One of the prevalent rumours is that vaccine trials were rushed and skipped important safety trials. Residents also told us they didn’t want to be forced, or attacked for their hesitancy. Utilising feedback gained from the insight sessions and, recognising people are generally more receptive to information coming from figures they trust, we designed and tested four types of messages and messengers.

Hounslow Council’s four types of messages and messengers

  • An NHS infographic stating the vaccine went through all of the same trials as other vaccines and medications.
  • A council branded message redirecting viewers to a FAQ page with information on the vaccine.
  • A quote from a local GP of either South East Asian or Black Afro-Caribbean background stating that the vaccine went through all the same trials as other vaccines framed as a ‘MYTH vs FACT.’
  • A quote from a local GP of either South East Asian or Black Afro-Caribbean background, stating that the vaccine went through all the same trials as other vaccines but framed as ‘you asked, your GP answered’.

Testing all four on Facebook, we targeted people within 10 miles of Hounslow, and recorded click-through as the outcome metric – an indicator of engagement – as tracking actual vaccination rates was not available.
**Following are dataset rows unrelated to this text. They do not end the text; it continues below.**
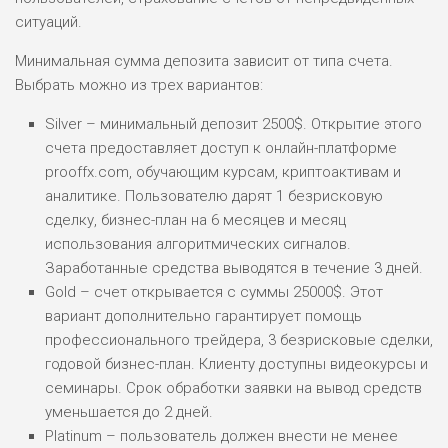
ситуаций.
РИСКИ: НИЗКИЕ
ДОХОД: НИЗКИЙ
ОБЗОР
Минимальная сумма депозита зависит от типа счета.
БЮДЖЕТ: НИЗКИЙ
Выбрать можно из трех вариантов:
Silver – минимальный депозит 2500$. Открытие этого
ПОДОЙДЕТ
0
ВСЕМ
счета предоставляет доступ к онлайн-платформе
prooffx.com, обучающим курсам, криптоактивам и
РИСКИ: НИЗКИЕ
аналитике. Пользователю дарят 1 безрисковую
ДОХОД: СРЕДНИЙ
ОБЗОР
БЮДЖЕТ: НИЗКИЙ
сделку, бизнес-план на 6 месяцев и месяц
использования алгоритмических сигналов.
Заработанные средства выводятся в течение 3 дней.
Gold – счет открывается с суммы 25000$. Этот
вариант дополнительно гарантирует помощь
профессионального трейдера, 3 безрисковые сделки,
годовой бизнес-план. Клиенту доступны видеокурсы и
семинары. Срок обработки заявки на вывод средств
уменьшается до 2 дней.
Platinum – пользователь должен внести не менее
Message version four was, perhaps unsurprisingly, the clear winner. What was more surprising is that people preferred the ‘you asked, we answered’ questions over ‘myth vs fact’.

We’re using this testing to inform the basis of our campaigns to ensure informed decision making in hesitant communities.

Other quick wins have included, using local GPs to deliver FAQ sessions, and leveraging social norms by providing residents with stickers to display prominently showing they’ve had the vaccine.

There is much yet to do, and we recognise we have yet to reach the more hesitant priority groups. Hounslow has had good uptake to date, with over 90 per cent of our top four priority groups, and over 54,000 people in the Borough having had the vaccine in total. There has been excellent uptake in care homes amongst both staff and residents, with some of the highest rates in the capital. 

We won’t be getting into arguments with anti-vaxxers, because our focus is on that segmented, targeted, tested approach. The prize is to convert hesitancy and it’s our belief that that is best done through local knowledge, local partnerships and driven by Behaviour Change expertise.

Sterling Rippy is strategic lead behavioural insights at Hounslow Council and Eddie Coates-Madden is interim head of communications and events.